En décrivant le quotidien de cette servante et en épousant la démarche foisonnante de sa pensée, l’auteure abolit les frontières entre le monde imaginaire et le monde réel.

Au fil des 334 pages qui constituent ce roman, on assiste à un parcours initiatique lors duquel l’héroïne découvre le monde et se découvre à travers ses interactions avec ceux qui l’habitent.

En effet, lors de ce voyage intérieur jalonné d’allusions au surnaturel, Gaillard est accompagnée de figures parentales comme sa mère adoptive qui lui raconte des légendes héritées de ses ancêtres et son maître qui lui fait apprendre le Coran. Grâce à eux, la jeune femme s’adonne, avec soif et curiosité, à la quête du savoir et entreprend ainsi une quête de la liberté.
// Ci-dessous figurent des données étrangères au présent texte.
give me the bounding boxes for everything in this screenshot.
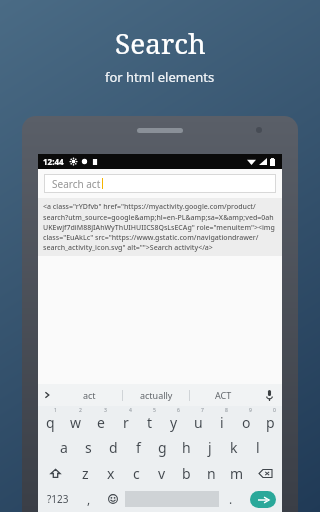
staticText: Search act [52,177,101,191]
staticText: w [70,413,82,432]
staticText: 9 [249,407,252,414]
button[interactable]: <a class="rYDfvb" href="https://myactivi… [38,198,282,256]
button[interactable]: 2 [63,406,88,434]
button[interactable]: a [51,434,76,460]
staticText: k [230,438,238,457]
staticText: ?123 [47,492,69,506]
button[interactable]: l [246,434,270,460]
staticText: 0 [273,407,276,414]
button[interactable]: k [222,434,246,460]
staticText: h [182,438,191,457]
staticText: 12:44 [43,156,64,167]
staticText: u [194,413,203,432]
staticText: l [256,438,260,457]
button[interactable]: 8 [210,406,234,434]
button[interactable]: s [76,434,101,460]
button[interactable]: Voice input [256,384,282,406]
button[interactable]: Backspace [249,460,282,486]
staticText: x [107,464,115,483]
staticText: . [229,491,233,507]
staticText: ACT [215,389,232,401]
staticText: d [109,438,118,457]
staticText: 2 [79,407,82,414]
staticText: c [133,464,140,483]
staticText: 8 [225,407,228,414]
staticText: 6 [177,407,180,414]
button[interactable]: More suggestions [38,384,56,406]
staticText: 7 [201,407,204,414]
button[interactable]: c [124,460,149,486]
button[interactable]: 4 [113,406,138,434]
button[interactable]: Enter [250,491,276,508]
staticText: for html elements [105,68,215,86]
staticText: 4 [129,407,132,414]
staticText: z [82,464,89,483]
staticText: t [147,413,153,432]
button[interactable]: 1 [38,406,63,434]
button[interactable]: h [174,434,198,460]
button[interactable]: n [199,460,224,486]
button[interactable]: g [150,434,174,460]
staticText: , [87,491,91,507]
staticText: y [170,413,178,432]
staticText: 5 [153,407,156,414]
staticText: g [158,438,167,457]
button[interactable]: Search act [44,174,276,193]
button[interactable]: 0 [258,406,282,434]
button[interactable]: actually [123,384,189,406]
staticText: s [85,438,92,457]
staticText: v [158,464,166,483]
staticText: f [136,438,141,457]
button[interactable]: Emoji [101,486,125,512]
button[interactable]: 7 [186,406,210,434]
staticText: o [242,413,251,432]
button[interactable]: ACT [190,384,256,406]
staticText: actually [140,389,173,401]
button[interactable]: 3 [88,406,113,434]
button[interactable]: v [149,460,174,486]
button[interactable]: ?123 [38,486,77,512]
staticText: <a class="rYDfvb" href="https://myactivi… [43,202,277,252]
button[interactable]: 5 [138,406,162,434]
staticText: m [230,464,244,483]
staticText: b [182,464,191,483]
button[interactable]: x [98,460,124,486]
button[interactable]: . [219,486,243,512]
staticText: e [97,413,105,432]
button[interactable]: Shift [38,460,72,486]
button[interactable]: 9 [234,406,258,434]
button[interactable]: act [56,384,122,406]
staticText: i [220,413,224,432]
staticText: a [60,438,68,457]
staticText: q [46,413,55,432]
staticText: p [266,413,275,432]
staticText: n [207,464,216,483]
staticText: r [123,413,129,432]
button[interactable]: , [77,486,101,512]
button[interactable]: m [224,460,249,486]
button[interactable]: j [198,434,222,460]
button[interactable]: b [174,460,199,486]
staticText: Search [115,24,206,62]
button[interactable]: z [72,460,98,486]
staticText: 3 [104,407,107,414]
button[interactable]: f [126,434,150,460]
staticText: 1 [54,407,57,414]
button[interactable]: d [101,434,126,460]
button[interactable]: 6 [162,406,186,434]
staticText: j [208,438,212,457]
staticText: act [83,389,96,401]
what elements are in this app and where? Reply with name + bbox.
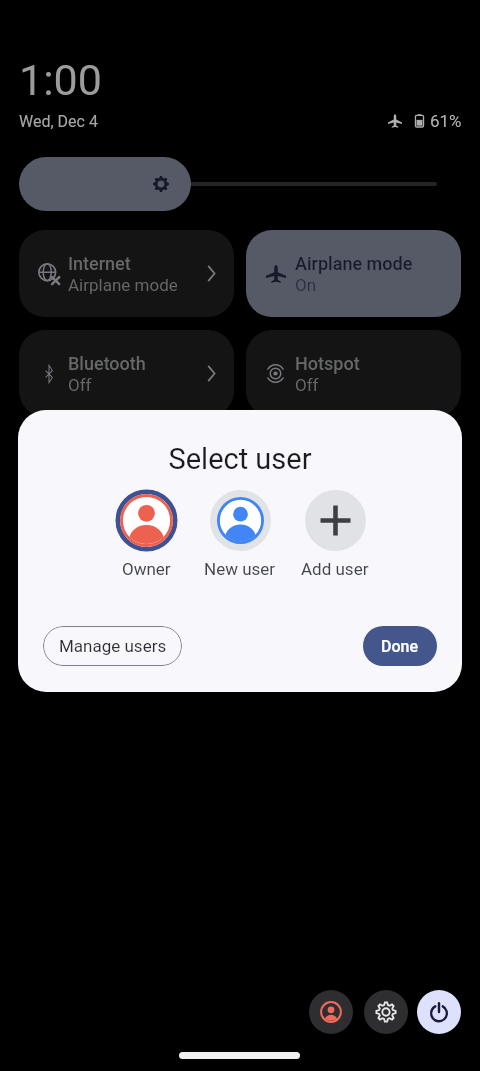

En outre, une rencontre avec Halima, une fille fuyant un mariage de force, vient donner aux pérégrinations de Gaillard, une notre intrigante. A deux, elles croisent des personnages fantasmagoriques comme les « djinns ». Les deux femmes s’emparent ainsi de l’imaginaire monopolisé par les hommes, le visitent en le déconstruisant.

Mouhtare explore, dans son roman, la mémoire commune, à la recherche de vérités. Elle déclare avoir recouru à l’imaginaire collectif en se faisant aider par des sages de sa communauté. C’est de cette façon que l’auteure a pu créer ses propres mythes et inventer ses propres légendes.

Touhfat Mouhtare est née en 1986, à Moroni aux Iles Comores. Arrivée en France dans le cadre de ses études, elle y poursuit un parcours d’auteure débuté aux Comores. Son premier roman « Vert cru » a été édité en 2018 et a obtenu la mention spéciale du Prix du Livre insulaire au salon d’Ouessant.

Le prix Alain Spiess a été initié en 2017 en l’honneur de l’écrivain Alain Spiess décédé en 2008. Ce prix distingue les ouvrages jugés singuliers. Ont été récompensés depuis sa création :

  • En 2017 : Une chance folle, Anne Godard, éditions de Minuit
  • En 2018 : Leurs enfants après eux, Nicolas Mathieu, Actes Sud
  • En 2019 : Trois concerts, Lola Gruber, Phébus.
  • En 2020 : Là d’où je viens a disparu, Guillaume Poix, éditions Verticales

Contes africains, l’hommage au patrimoine oral

Contes africains est un recueil qui regroupe vingt contes ivoiriens paru chez Gründ Jeunesse et Nimba. Cet ouvrage est le fruit de recherches effectuées par l’association « Des livres pour tous », créée par l’autrice ivoirienne Marguerite Aboüet.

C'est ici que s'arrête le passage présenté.